A pesquisa, feita na Amazônia boliviana, não muito longe da fronteira com o Brasil, é mais um indício de que, antes da chegada dos europeus, as populações amazônicas estavam promovendo um amplo processo de intensificação agrícola e diversificação econômica ao longo dos séculos.
Em vários lugares do bioma, esse processo foi capaz de sustentar populações numerosas e impulsionar a construção de canais, estradas e monumentos, conforme mostraram diversos estudos ao longo das últimas décadas.
As novas pistas sobre a subsistência desses povos pré-colombianos na região acabam de sair na revista especializada Nature Human Behaviour.
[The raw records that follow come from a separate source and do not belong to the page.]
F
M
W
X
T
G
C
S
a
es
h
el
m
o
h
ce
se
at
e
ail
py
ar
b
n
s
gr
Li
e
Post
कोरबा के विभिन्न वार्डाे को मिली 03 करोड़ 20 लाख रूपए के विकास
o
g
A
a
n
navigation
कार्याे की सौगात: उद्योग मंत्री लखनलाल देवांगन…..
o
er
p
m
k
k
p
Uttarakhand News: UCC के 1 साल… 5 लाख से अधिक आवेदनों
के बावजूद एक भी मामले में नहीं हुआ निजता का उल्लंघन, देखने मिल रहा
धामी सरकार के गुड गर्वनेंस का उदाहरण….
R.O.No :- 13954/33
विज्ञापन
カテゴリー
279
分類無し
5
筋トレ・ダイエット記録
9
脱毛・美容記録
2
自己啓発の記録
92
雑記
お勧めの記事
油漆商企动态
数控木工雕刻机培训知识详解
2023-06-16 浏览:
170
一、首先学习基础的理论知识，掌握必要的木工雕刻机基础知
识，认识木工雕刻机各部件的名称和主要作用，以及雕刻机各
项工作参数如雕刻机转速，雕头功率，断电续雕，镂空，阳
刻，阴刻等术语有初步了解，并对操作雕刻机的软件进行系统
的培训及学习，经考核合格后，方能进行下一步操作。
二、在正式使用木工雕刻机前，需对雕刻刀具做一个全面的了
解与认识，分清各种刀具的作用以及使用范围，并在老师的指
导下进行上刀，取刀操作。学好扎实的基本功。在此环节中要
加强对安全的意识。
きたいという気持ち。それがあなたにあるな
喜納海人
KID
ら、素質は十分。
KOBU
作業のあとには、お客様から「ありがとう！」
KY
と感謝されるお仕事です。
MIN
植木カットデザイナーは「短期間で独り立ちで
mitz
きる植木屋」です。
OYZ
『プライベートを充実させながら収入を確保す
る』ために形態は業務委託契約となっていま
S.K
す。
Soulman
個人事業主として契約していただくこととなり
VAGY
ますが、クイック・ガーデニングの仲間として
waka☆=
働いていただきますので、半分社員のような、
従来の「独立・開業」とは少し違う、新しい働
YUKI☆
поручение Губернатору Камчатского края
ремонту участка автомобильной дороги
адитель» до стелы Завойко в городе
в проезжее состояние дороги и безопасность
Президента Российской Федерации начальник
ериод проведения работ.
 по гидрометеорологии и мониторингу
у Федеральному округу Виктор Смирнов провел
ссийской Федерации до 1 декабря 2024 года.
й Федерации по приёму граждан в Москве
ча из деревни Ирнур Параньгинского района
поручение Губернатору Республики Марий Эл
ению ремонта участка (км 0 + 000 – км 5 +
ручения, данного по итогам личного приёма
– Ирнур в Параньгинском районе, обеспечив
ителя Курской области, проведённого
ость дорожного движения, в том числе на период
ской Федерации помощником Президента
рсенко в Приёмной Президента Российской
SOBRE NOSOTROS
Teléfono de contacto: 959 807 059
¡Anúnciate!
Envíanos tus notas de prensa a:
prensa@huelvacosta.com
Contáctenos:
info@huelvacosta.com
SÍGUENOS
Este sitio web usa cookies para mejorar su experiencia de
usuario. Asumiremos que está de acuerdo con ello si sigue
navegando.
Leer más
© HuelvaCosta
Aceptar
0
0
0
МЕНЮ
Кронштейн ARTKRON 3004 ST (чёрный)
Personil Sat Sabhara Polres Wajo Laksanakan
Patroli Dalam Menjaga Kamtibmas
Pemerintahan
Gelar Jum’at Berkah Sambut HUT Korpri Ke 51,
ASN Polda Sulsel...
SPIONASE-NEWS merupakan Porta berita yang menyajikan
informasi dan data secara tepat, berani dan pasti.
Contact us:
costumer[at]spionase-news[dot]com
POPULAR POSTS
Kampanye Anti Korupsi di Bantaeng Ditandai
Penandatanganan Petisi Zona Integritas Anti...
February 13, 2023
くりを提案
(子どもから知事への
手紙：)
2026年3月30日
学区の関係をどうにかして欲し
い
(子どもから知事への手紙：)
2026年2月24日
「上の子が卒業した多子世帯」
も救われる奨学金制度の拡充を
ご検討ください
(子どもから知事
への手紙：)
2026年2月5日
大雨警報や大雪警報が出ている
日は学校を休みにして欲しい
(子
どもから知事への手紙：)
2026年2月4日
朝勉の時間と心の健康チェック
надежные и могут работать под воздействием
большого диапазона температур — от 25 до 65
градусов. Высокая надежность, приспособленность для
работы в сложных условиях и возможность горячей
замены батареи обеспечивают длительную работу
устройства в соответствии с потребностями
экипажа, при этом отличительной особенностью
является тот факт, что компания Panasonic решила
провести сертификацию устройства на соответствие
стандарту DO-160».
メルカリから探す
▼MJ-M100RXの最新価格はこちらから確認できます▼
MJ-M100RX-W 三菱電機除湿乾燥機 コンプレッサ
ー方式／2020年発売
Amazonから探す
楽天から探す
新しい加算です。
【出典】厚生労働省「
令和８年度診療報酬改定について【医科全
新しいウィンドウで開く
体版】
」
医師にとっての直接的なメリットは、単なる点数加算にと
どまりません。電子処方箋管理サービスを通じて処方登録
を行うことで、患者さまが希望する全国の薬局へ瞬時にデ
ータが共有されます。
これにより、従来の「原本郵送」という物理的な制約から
O primeiro autor do trabalho, Tiago Hermenegildo, é ligado ao Museu de Arqueologia e Etnologia da USP e ao Instituto Max Planck de Geoantropologia, na Alemanha. A equipe analisou restos mortais de seres humanos e animais com idades entre 1.300 anos e 600 anos.
Hermenegildo contou à Folha que o trabalho é parte de dois esforços de pesquisa mais amplos. O primeiro é o Projeto Lomas de Casarabe, coordenado desde 1994 por Heiko Prümers, do Instituto Alemão de Arqueologia.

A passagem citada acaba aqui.